The jeep jostled over the uneven terrain. Though the tough tires absorbed most of the shocks, I still jumped around in the back seat, my stomach lurching with every bump.
It was late afternoon, and the sun blazed in the blue sky. A slight breeze stirred the tall grass and scrub brush and stunted trees that provided sparse shade, but it did little to combat the sweltering heat. Little moved on this vast plain, and I had spotted no animal life so far. The driver of the jeep, my parents’ good friend Cecil Dzwowa, explained that many animals escaped the heat of the day by hiding in the shade: the land really only came alive at night.
I sighed, wiping sweat from my forehead. A refrain played over and over again in my mind—why, why, why. It was all I could think about. When I had suggested to my geologist parents that we spend winter vacation at home in Connecticut catching up with old friends and playing in the snow, I had not expected an outright refusal. I had not expected to be told that we were spending Christmas thousands of miles from home. And I had certainly not expected to be dragged along on yet another trip to survey rock formations. But that’s what happened.
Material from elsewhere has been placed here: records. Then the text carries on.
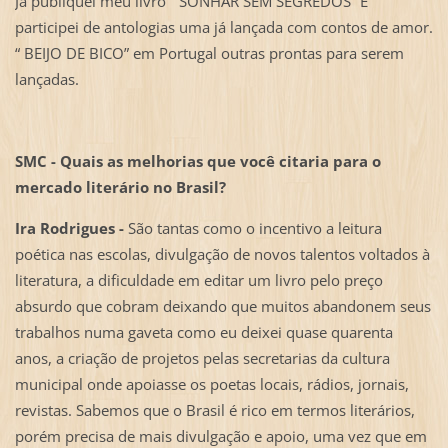
Já publiquei meu livro “ SONHAR SEM SEGREDOS” E
participei de antologias uma já lançada com contos de amor.
“ BEIJO DE BICO” em Portugal outras prontas para serem
lançadas.
SMC - Quais as melhorias que você citaria para o
mercado literário no Brasil?
Ira Rodrigues -
São tantas como o incentivo a leitura
poética nas escolas, divulgação de novos talentos voltados à
literatura, a dificuldade em editar um livro pelo preço
absurdo que cobram deixando que muitos abandonem seus
trabalhos numa gaveta como eu deixei quase quarenta
anos, a criação de projetos pelas secretarias da cultura
municipal onde apoiasse os poetas locais, rádios, jornais,
revistas. Sabemos que o Brasil é rico em termos literários,
porém precisa de mais divulgação e apoio, uma vez que em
I had rebelled, like any self-respecting teenager would, but Dad got this annoyed look in his eyes and told me that I could either tag along or stay home alone for the full three weeks. And that, in my opinion, was not an option. I wanted a Christmas, and staying home alone was not the way to get one.
And so that’s how I ended up on this stupid trip. The end.
* * *
We arrived at the village of Mbamano at sunset. Shadows were lengthening, and the shafts of light that penetrated through the trees above us looked golden. Mom and Dad took several photos, and I leaned against the dusty jeep and took a swig of sun-warmed water from my canteen.
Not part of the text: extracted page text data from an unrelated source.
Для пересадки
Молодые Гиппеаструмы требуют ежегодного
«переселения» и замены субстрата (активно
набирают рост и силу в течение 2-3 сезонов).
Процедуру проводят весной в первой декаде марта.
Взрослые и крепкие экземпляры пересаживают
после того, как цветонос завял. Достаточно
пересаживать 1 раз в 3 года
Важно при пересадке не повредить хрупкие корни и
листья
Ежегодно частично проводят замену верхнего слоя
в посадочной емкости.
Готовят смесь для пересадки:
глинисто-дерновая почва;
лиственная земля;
The village itself was small, mostly hidden in shadow. It consisted of about fifteen small huts that were scattered around a wide circle in the dust, like planets orbiting the sun.
Cecil led us to one on the fringe of the circle. It was one of the largest huts, with clean, whitewashed walls and a thatched roof. Small windows punctuated the smooth surface at regular intervals, letting light in.
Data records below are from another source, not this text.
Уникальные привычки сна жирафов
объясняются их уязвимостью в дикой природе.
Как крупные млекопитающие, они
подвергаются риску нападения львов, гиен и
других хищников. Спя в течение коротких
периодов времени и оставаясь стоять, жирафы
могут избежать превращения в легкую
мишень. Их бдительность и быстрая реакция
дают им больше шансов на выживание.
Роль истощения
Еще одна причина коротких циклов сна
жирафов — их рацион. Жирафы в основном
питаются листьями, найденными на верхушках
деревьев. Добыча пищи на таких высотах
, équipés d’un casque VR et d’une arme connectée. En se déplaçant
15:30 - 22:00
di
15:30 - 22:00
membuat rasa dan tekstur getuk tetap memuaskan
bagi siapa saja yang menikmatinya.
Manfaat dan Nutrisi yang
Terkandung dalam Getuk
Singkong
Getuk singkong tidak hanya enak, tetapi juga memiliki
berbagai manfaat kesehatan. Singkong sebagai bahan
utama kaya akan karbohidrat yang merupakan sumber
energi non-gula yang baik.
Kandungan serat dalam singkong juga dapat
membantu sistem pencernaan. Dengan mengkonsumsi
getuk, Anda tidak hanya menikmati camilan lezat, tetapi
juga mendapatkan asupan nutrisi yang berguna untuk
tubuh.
Three beds, no more than cots, really, lay side by side on the floor. Each one was made up with a soft sheet, a pillow, and a netting of mesh to keep the mosquitoes away at night.
Just past the beds, built into an extended recess in the wall, a small toilet and a washbowl with a water pitcher beside it stood at the ready. It wasn’t much, but the homey little hut was a lot less Spartan than what I expected the dwelling to be like.
“Thank you so much!” Mom exclaimed, beaming at Cecil, who flashed one of his rare smiles at her in return.
Dad pushed his glasses up on the bridge of his nose. “Yes, thank you.” Suddenly his face clouded. “But there are only three beds. Where will you sleep?”
Cecil had a quick answer for that. “Oh, I figured that the third bed was for me. Angela can sleep out with the lions tonight.”
Mom and Dad laughed, and Cecil laughed too. I stretched my lips into a fake grin, trying to act as though it didn’t bother me. It did, though. I hated it when adults spoke as though I wasn’t there or teased me about something. Sometimes I wished that all grown-ups were like my parents’ friend Celia Dwyer. She was a writer blessed with a memory that fell back into the distant past. She remembered what it was like to be thirteen—too old to be considered a kid, but too young to be spoken to like an adult. That was why she always talked to me as an equal, not someone to be looked down upon.
When the laughter died down, Cecil spoke again. “I am only kidding, of course. I have arranged to spend the night with a friend who lives here in Mbamano. He has an extra bed, and it is time we caught up anyway. Good night, good friends.”
“Good night to you too, Cecil,” Mom said. He left with a jaunty wave, and the three of us settled down. By the light of a solar-powered lantern, we brushed our teeth and spit our toothpaste into the dirt, rinsing with the water in the washbowl.
When I finished, I settled down in bed, staring up at the white ceiling above me. Anger still smoldered in my chest. Now I was here, ready to be bored beyond my wildest dreams. But at least I could expect to return home soon. Mom and Dad always misjudged the time it would take them to get their work done. We’d likely have a full week back at home to spend any way we wanted.
“Good night, Angela,” Mom said, rustling sheets as she got into bed.
I didn’t say anything. I crossed my arms and pouted. Dad extinguished the light.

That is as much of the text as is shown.